**Listed records:**
######

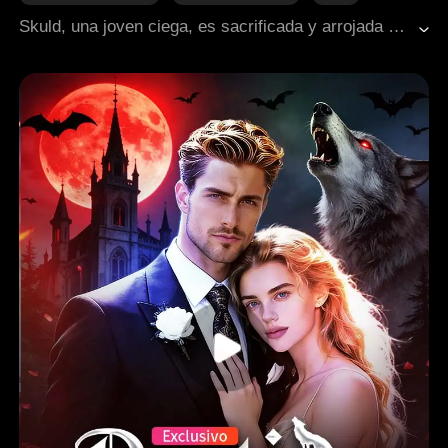
Fantasía occidental
Harén inverso
Skuld, una joven ciega, es sacrificada y arrojada al abismo, donde enamora a los tres hijos de Loki. Mientras Brynhildr enfurece y Baldr oculta oscuros planes, Skuld despierta como la Diosa del Destino. Tras descubrir el complot de Baldr para desatar el Ragnarok, ella y los tres dioses se unen para salvar el mundo, enfrentando al final una difícil decisión amorosa.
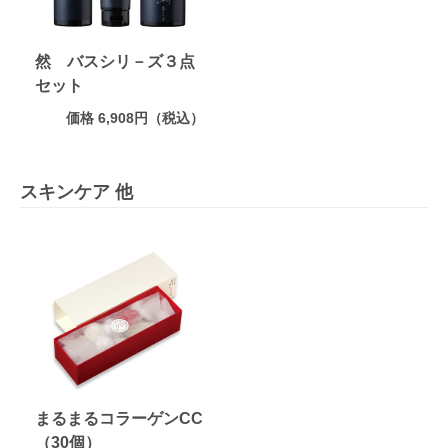
然 バスシリ－ズ３点
セット
価格 6,908円（税込）
スキンケア 他
まるまるコラーゲンCC
（30個）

######

**Work instruction:** For this exercise, please reproduce the records above exactly and drop the images.

**Exercise solution:**
Fantasía occidental
Harén inverso
Skuld, una joven ciega, es sacrificada y arrojada al abismo, donde enamora a los tres hijos de Loki. Mientras Brynhildr enfurece y Baldr oculta oscuros planes, Skuld despierta como la Diosa del Destino. Tras descubrir el complot de Baldr para desatar el Ragnarok, ella y los tres dioses se unen para salvar el mundo, enfrentando al final una difícil decisión amorosa.
然 バスシリ－ズ３点
セット
価格 6,908円（税込）
スキンケア 他
まるまるコラーゲンCC
（30個）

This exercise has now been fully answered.